Let’s face it; most normal rational people aren’t exactly going to jump for joy when they are faced with the prospect of going under the knife in normal circumstances. However when you throw in the fact that the surgery will be performed on your teeth or mouth area by a dentist rather than a doctor, it can throw an extra level of anxiety over the procedure, particularly if this is the first one the patient has experienced. Unfortunately, sometimes this will be the only solution available to you if you happen to have either a severe tooth complaint or an injury to that area.
While you might not be looking forward to it, it has to happen in order to resolve the issue and prevent it from getting worse. One thing that you can do to help relax yourself is to adequately prepare for the procedure you are about to undergo. Most of the time your surgery will be carried out by a dental surgeon but sometimes they will merely supervise a general surgeon doing the work. So in this article we will be looking at some top recommendations on how to adequately prepare for dental surgery procedures.
Don’t eat anything before the surgery
The chances are that at some point in your surgery you will be placed under local, or more likely for severe problems or extensive surgery, general anesthesia. You doctor or sometimes, where applicable, an anesthetist will be brought in to administer this in order to effectively numb the pain of the procedure and to prevent any movement or reaction on your part from interfering with the procedure and causing further damage or complications.

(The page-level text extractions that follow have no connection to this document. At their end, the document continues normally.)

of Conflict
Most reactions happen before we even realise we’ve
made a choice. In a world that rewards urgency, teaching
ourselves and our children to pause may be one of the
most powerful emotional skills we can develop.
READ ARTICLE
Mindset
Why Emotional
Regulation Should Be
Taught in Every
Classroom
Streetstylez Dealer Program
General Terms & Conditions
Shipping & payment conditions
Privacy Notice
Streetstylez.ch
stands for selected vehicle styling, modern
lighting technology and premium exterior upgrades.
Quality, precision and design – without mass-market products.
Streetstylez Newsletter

It’s important to remember that any anesthetic use on yourself will require you to fast for a set time in advance of undergoing surgery.
This is to prevent the contents of your stomach accidentally flowing into your lungs causing a major and potentially serious complication known as “aspiration”. Your anesthetist or doctor will have a specific plan for you to follow in order to prevent this, this usually involves drinking more water the day before and fasting for at least after midnight before your operation. However, this could be longer or shorter dependent on the recommendations of your anesthetist.

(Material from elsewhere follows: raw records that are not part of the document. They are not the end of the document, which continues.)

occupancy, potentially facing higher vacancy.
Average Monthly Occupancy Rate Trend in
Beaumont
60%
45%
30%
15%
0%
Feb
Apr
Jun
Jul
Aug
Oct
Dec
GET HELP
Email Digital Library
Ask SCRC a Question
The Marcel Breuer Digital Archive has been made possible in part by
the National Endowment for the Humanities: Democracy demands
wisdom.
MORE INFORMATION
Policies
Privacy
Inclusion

Arrange alternative transport.
Another consideration about the surgery and anesthetic you will have to take into account is how you plan on getting home after the procedure. Most of the time, when you recover from anesthetic you will be in no fit state to operate a vehicle and under no circumstances should you even attempt it, you run the risk of not only incurring a penalty from the law for operating a vehicle under the influence (yes that covers anything that incapacities your ability to operate the vehicle) you also run the risk of getting into an accident endangering both yourself and other people.
So be smart and make sure that you arrange for a friend or family member to pick you up from the surgery afterwards to transport you home and make sure you get into your home okay. Alternatively, you could arrange a taxi in advance with specific instructions on where you live and pre warning them that you will be severely incapacitated after undergoing surgery and they are to ensure you get into your home safely. This will be something that most cab companies would be fine with if told well in advance.
If you’re nervous or unsure, ask your dentist!
Most dental practitioners are not completely blind to the fact that a lot of people have anxiety or nervousness coming into their practice for actual dental surgery. And a dentist worth his salt will do everything possible to ensure that you are not scared or apprehensive before the procedure. It’s in his interest to have you as calm and relaxed as possible before the procedure begins as it will greatly promote your recovery and at the end of the day, he’s a human being too, and doesn’t want to see you in undue stress.